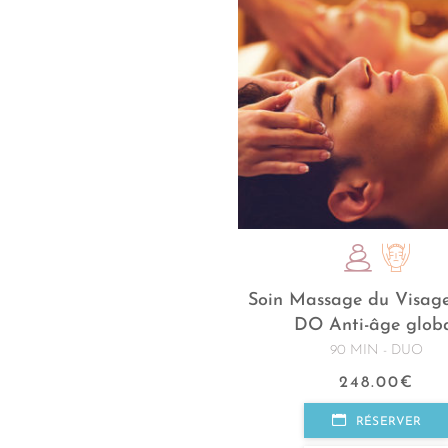
Soin Massage du Visag
DO Anti-âge glob
90 MIN - DUO
248.00
€
RÉSERVER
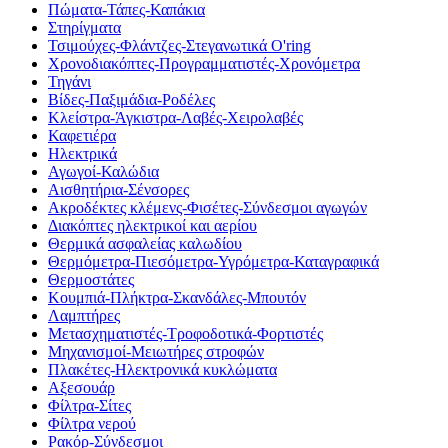
Πώματα-Τάπες-Καπάκια
Στηρίγματα
Τσιμούχες-Φλάντζες-Στεγανωτικά O'ring
Χρονοδιακόπτες-Προγραμματιστές-Χρονόμετρα
Τηγάνι
Βίδες-Παξιμάδια-Ροδέλες
Κλείστρα-Άγκιστρα-Λαβές-Χειρολαβές
Καφετιέρα
Ηλεκτρικά
Αγωγοί-Καλώδια
Αισθητήρια-Σένσορες
Ακροδέκτες κλέμενς-Φισέτες-Σύνδεσμοι αγωγών
Διακόπτες ηλεκτρικοί και αερίου
Θερμικά ασφαλείας καλωδίου
Θερμόμετρα-Πιεσόμετρα-Υγρόμετρα-Καταγραφικά
Θερμοστάτες
Κουμπιά-Πλήκτρα-Σκανδάλες-Μπουτόν
Λαμπτήρες
Μετασχηματιστές-Τροφοδοτικά-Φορτιστές
Μηχανισμοί-Μειωτήρες στροφών
Πλακέτες-Ηλεκτρονικά κυκλώματα
Αξεσουάρ
Φίλτρα-Σίτες
Φίλτρα νερού
Ρακόρ-Σύνδεσμοι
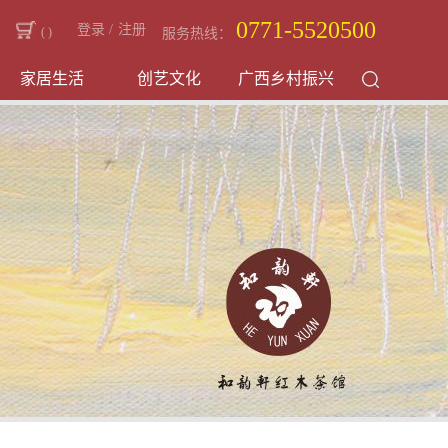
0771-5520500
登录
/
注册
(
)
服务热线：
家居生活
创艺文化
广西乡村振兴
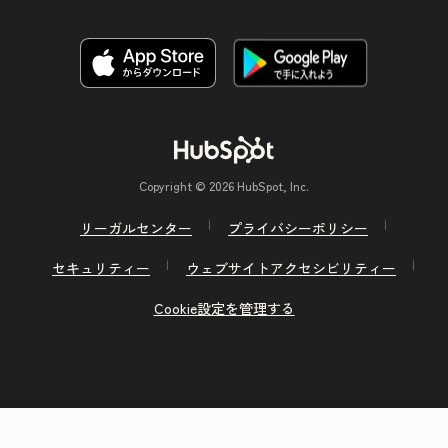
Copyright © 2026 HubSpot, Inc.
リーガルセンター
プライバシーポリシー
セキュリティー
ウェブサイトアクセシビリティー
Cookie設定を管理する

_What you will do_. If a line in the entries above has the word "Σύνδεσμοι", copy it.

_Finished task_.
Ακροδέκτες κλέμενς-Φισέτες-Σύνδεσμοι αγωγών
Ρακόρ-Σύνδεσμοι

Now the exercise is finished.